Giant structures loomed on all sides. Stones carved with ancient symbols adorned mammoth structures. The ball-court where they played a deadly game—the winner losing his head—stretched out on our left. The mezzanine with its pillars and missing roof was on our left too. In the tangle of underbrush, smaller stone buildings hid, asking us to come explore them. But we had no time for all these things. It was early in the day and we wanted to climb the tower of Nohoc Mul before it was swarmed with tourists. So, we rented bicycles and chased each other down the flat path through the ancient city and through the stunted palms trees until we rounded the corner and saw the temple.
There she stood, one-hundred-and-seven steps high. Giant steps, not stairs to walk up but rather to scramble. On her top was a simple square edifice where priests used to perform their other-worldly duties. We stashed our bikes in the trees and my two twenty-something-year-old boys raced each other to the top. My daughter and I climbed at a little more human pace. Stopping once (OK twice), to catch our breath along the way.
The view from the top swept across acres of unbroken jungle.

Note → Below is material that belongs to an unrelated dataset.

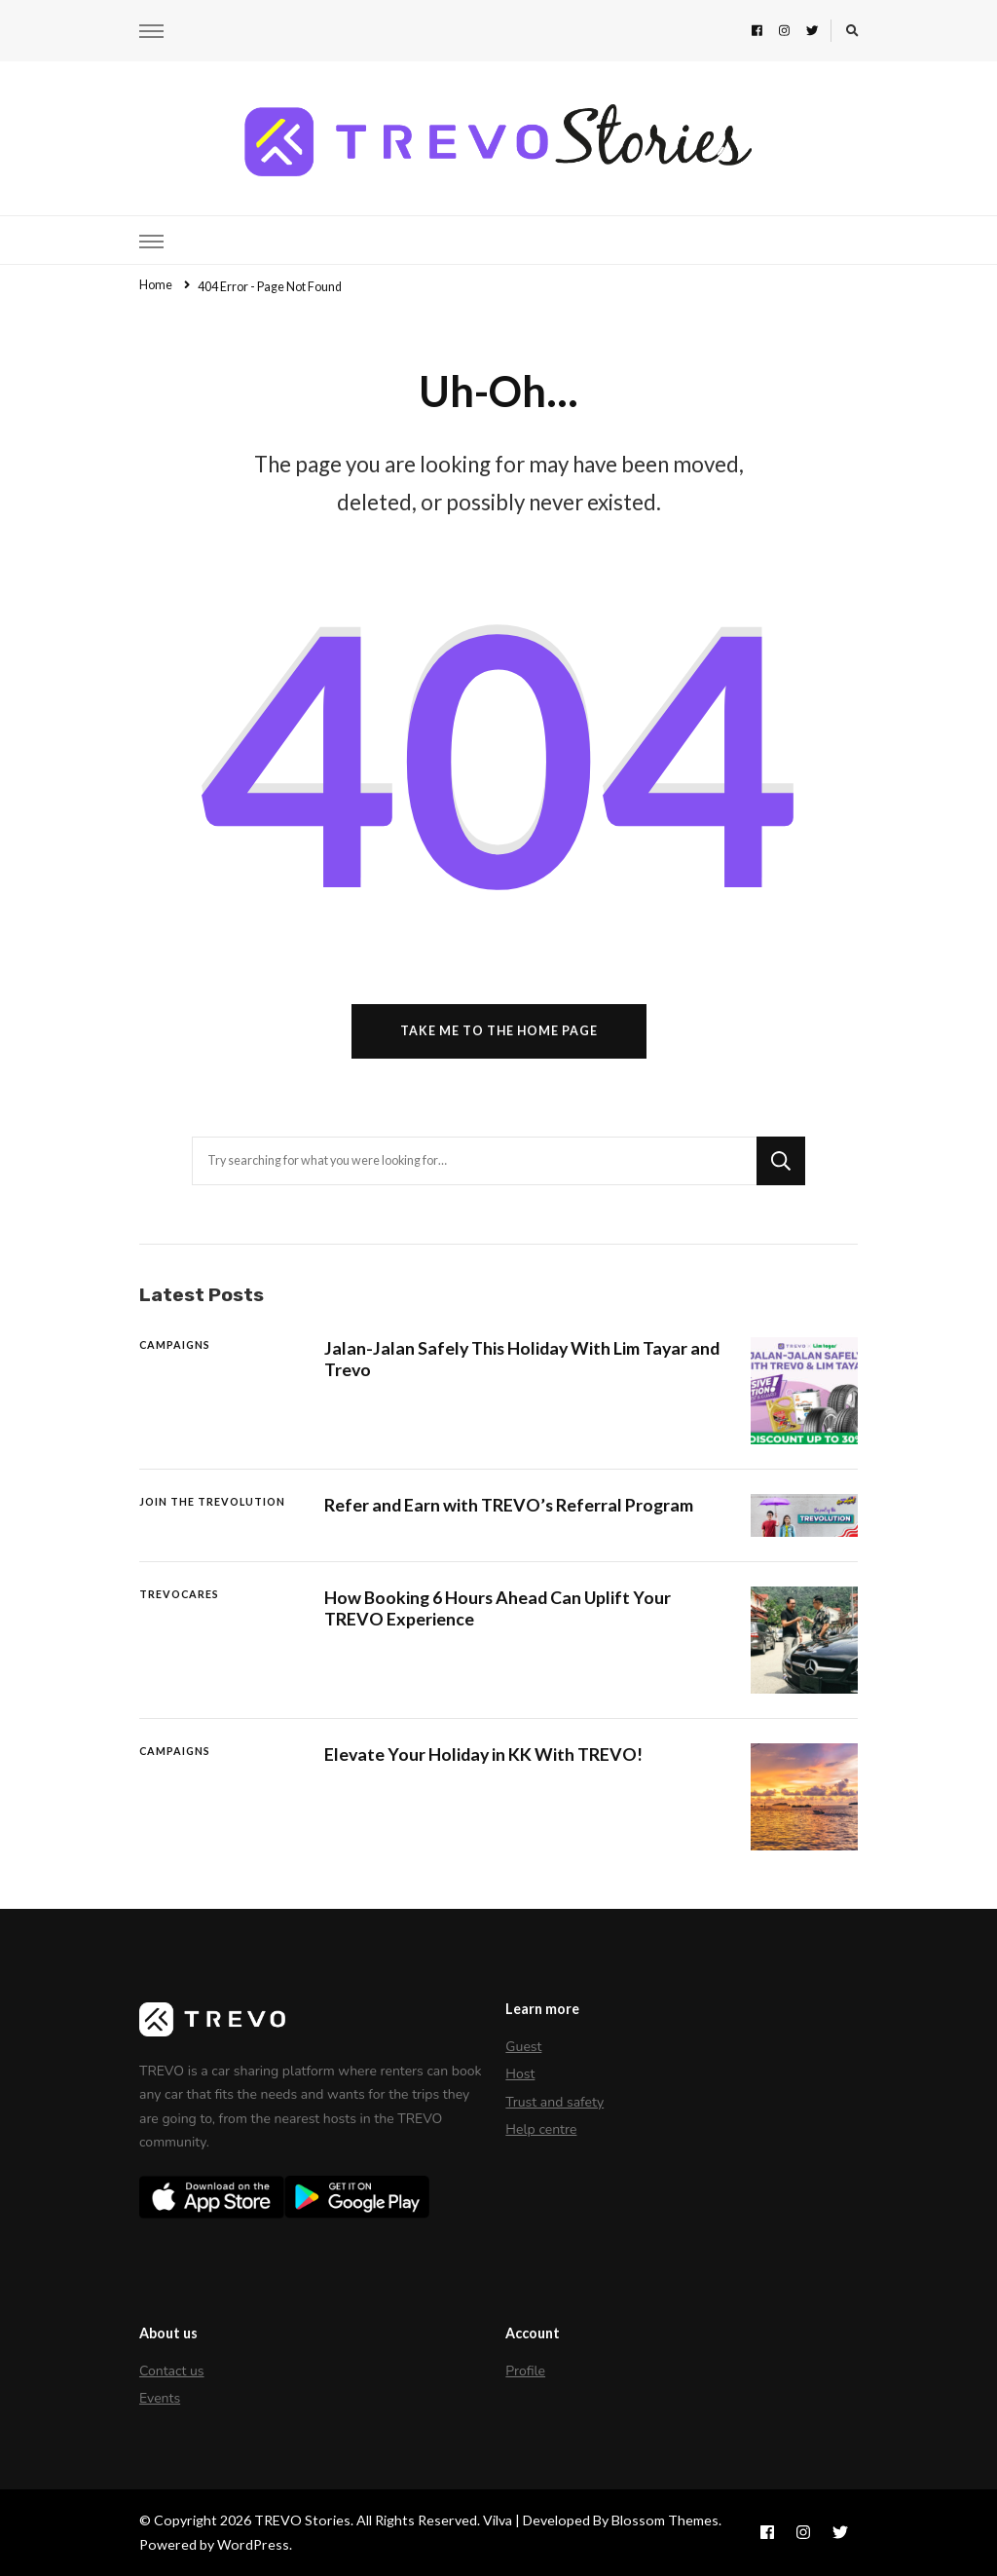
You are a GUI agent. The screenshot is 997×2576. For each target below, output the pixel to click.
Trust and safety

We could hear howler monkeys off in the distance and see that sparking lagoon where the crocodile lay.
After catching my breath (and pretending not to need to) and allowing the enormity of the scenery to wash over me, I turned to inspect the details at hand. A small, shallow room topped the temple like a bride and groom on a wedding cake. Before it was the blood stone—the alter—the place where those ball-game winners lost their heads. There was a carved channel in the stone to allow the blood to drain, probably into an ornate cup. You would think it would be a gruesome sight, but it wasn’t. I suppose time had eroded more than just the stones.
The boys discovered everything there was to see in about three minutes flat. They then pretended to push each other off the temple and into the receiving spiked plants below. They never grow up, those boys of mine. But other than a little jesting and admiring, nothing significant happened. Yes, we stood on top of the second tallest Mayan pyramid in the world on the day the world was supposed to end. But the world didn’t end. And the aliens didn’t stop by and pick us up.
I have a hunch they may have been watching, though.